Background: Regenerative medicine has been an increasing trend in the management of articular cartilage defects in recent years. Untreated chondral lesions in young adults invariably progress to degenerative joint disorders. Reparative techniques such as bone marrow stimulation, and autologous chondrocyte implantation (ACI) are being used with certainly proven drawbacks. To overcome the disadvantages, recent research and our experimental study proposed to grow cultured chondrocytes in a biodegradable scaffold (matrix-assisted autologous chondrocyte implantation-mACI) to provide good stability and chondrogenic potential to the construct.

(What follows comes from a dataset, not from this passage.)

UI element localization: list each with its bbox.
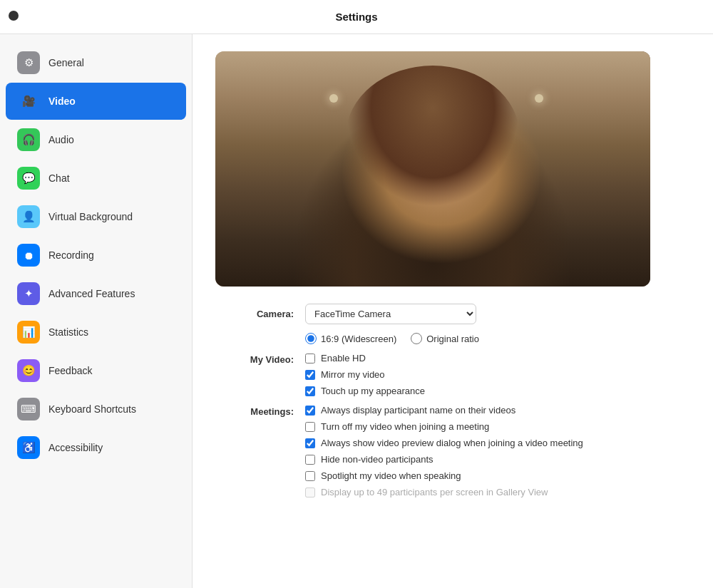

Methods: We have tested a novel 3-dimensional biological scaffold composed of chitosan, chondroitin sulfate, and silk biopolymers impregnated with autologous cultured chondrocytes and it is further enhanced using platelet-rich plasma (PRP) is recommended proportion on the animal experimental model. 3x3x2.5mm chondral defect was created in the articular surface of the distal femur.9 test rabbits were implanted with this cell-seeded PRP enriched scaffold, in 3 control rabbits defect area was filled with a cell-free scaffold (right knee) and remained void with defect (left knee). They were sacrificed at regular intervals(12,20&32weeks), then studied grossly, histologically, and radiologically using microCT was used to compare the outcome statistically.
Results: The results showed better quality of cartilage tissue, scaffold-chondrocyte interaction, scaffold anchorage, less fibrotic growth, better amalgamation with the surrounding epithelium, uptake at the bed, and regular proliferative growth at serial intervals.
Conclusion: Usage of non-synthetic chondrogenic biodegradable scaffolds coupled with growth-enhancing platelet-rich plasma may be a step ahead in the matrix-assisted autologous chondrocyte implantation technique with promising better results.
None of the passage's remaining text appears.